Connecting for Better Health Aims to Add New Voices, Expand Advocacy in 2023

As Connecting for Better Health (C4BH) sets its policy priorities for the coming year, the coalition is looking to expand its advocacy efforts and involve more stakeholders, such as representatives from local health agencies and health plans from diverse arenas.

At the November 17 meeting, the coalition presented draft 2023 priorities, which were developed in collaboration with coalition members who participated in a recent survey and a series of interviews. The November 17 meeting participants provided additional input on the priorities.

C4BH’s proposed policy priorities for 2023 include:

  • Data Sharing Agreement execution: Promote the value of the California Health & Human Services Agency’s (CalHHS) Data Sharing Agreement (DSA) and encourage organizations to sign it
  • Funding advocacy: Advocate for the state to dedicate continued funding for health and social services IT and ensure state agencies seek federal matching funds when and where appropriate
  • Integration of social services data: Develop and communicate use cases that should serve as the basis for data sharing across sectors—especially lessons learned from California Advancing and Innovating Medi-Cal (CalAIM) programs. Include social services organizations in the Data Sharing Agreements and associated Policies and Procedures (P&Ps)
  • P&Ps monitoring and engagement: Monitor state data sharing policies and procedures and provide critical feedback to CalHHS and other agencies to ensure California realizes the promise of AB 133

California’s DSA will be front and center among policy priorities for the coalition in 2023, said Timi Leslie, who leads Connecting for Better Health. The coalition’s efforts will include addressing questions around enforcement, compliance, transparency, and tracking, she explained.

Leslie added that the coalition will examine how to help add signatories to the DSA. Fundamental to that work is focusing on those organizations that really need to be engaged, which will make data sharing thrive in our communities, she said.

Suggestions for new stakeholders include individuals representing health plans, county-level health agencies, Federally Qualified Health Centers (FQHCs), long-term care and skilled nursing facilities, homeless management information system technology providers, continuums of care, social determinants of health (SDOH) vendors, and electronic health record (EHR) vendors.

Gary Madden, director of 211 San Bernardino County, suggested his organization as one that can offer an important voice, saying that the local organization can act as part of a statewide coalition. His organization provides services for nonprofit entities in Riverside and San Bernardino Counties.

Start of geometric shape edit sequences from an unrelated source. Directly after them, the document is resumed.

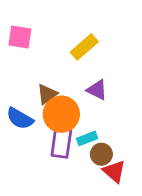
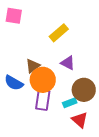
pink square: (20, 37) -> (14, 16), moved
cyan rectangle: (87, 138) -> (70, 103), moved
brown circle: (101, 154) -> (84, 90), moved, size x1.5

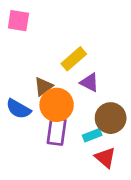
yellow rectangle: (59, 33) -> (74, 59), moved

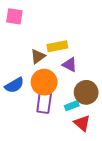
yellow rectangle: (74, 59) -> (57, 46), turned 30
brown triangle: (43, 86) -> (38, 56), moved
blue semicircle: (18, 109) -> (14, 85), turned -60

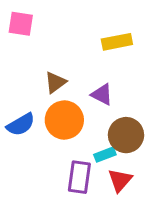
yellow rectangle: (57, 46) -> (117, 42), moved
purple rectangle: (44, 103) -> (79, 177), moved
red triangle: (82, 123) -> (120, 180), turned 30

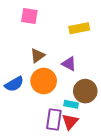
pink square: (21, 24) -> (29, 16), moved
cyan rectangle: (105, 155) -> (71, 104), turned 32
red triangle: (120, 180) -> (70, 122), moved

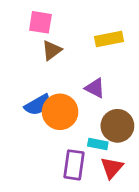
brown triangle: (38, 56) -> (52, 50), moved
blue semicircle: (14, 84) -> (38, 105), moved
red triangle: (70, 122) -> (112, 168), moved

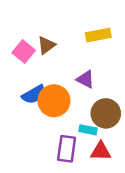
pink square: (40, 22) -> (24, 52), moved, turned 30
red triangle: (112, 168) -> (101, 151), turned 50

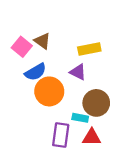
yellow rectangle: (98, 35) -> (89, 49), moved
brown triangle: (46, 45) -> (42, 41), turned -48
blue semicircle: (34, 94) -> (35, 72), moved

Mary-Sara Jones, senior business development executive for health and human services at Amazon Web Services, suggested that it will be important to define categories of data as the Data Exchange Framework is implemented, particularly as patients are able to pick and choose what data they consent to have shared.

“We talk about categories of data, but we don’t actually have an ontology that says what data falls into those categories,” she said. “I see this as becoming a very complicated matter down the line.”

Connecting for Better Health is looking at a wide breadth of programming opportunities for the coming year. They include providing information about state and federal activities, inviting speakers from a variety of sectors, and sharing experiential feedback on topics such as population health management, provider and patient engagement, and the value of data exchange.

Respondents expressed several priorities, including the need to increase awareness about C4BH’s work, expanding the coalition’s advocacy efforts, and connecting its work with efforts at the federal level.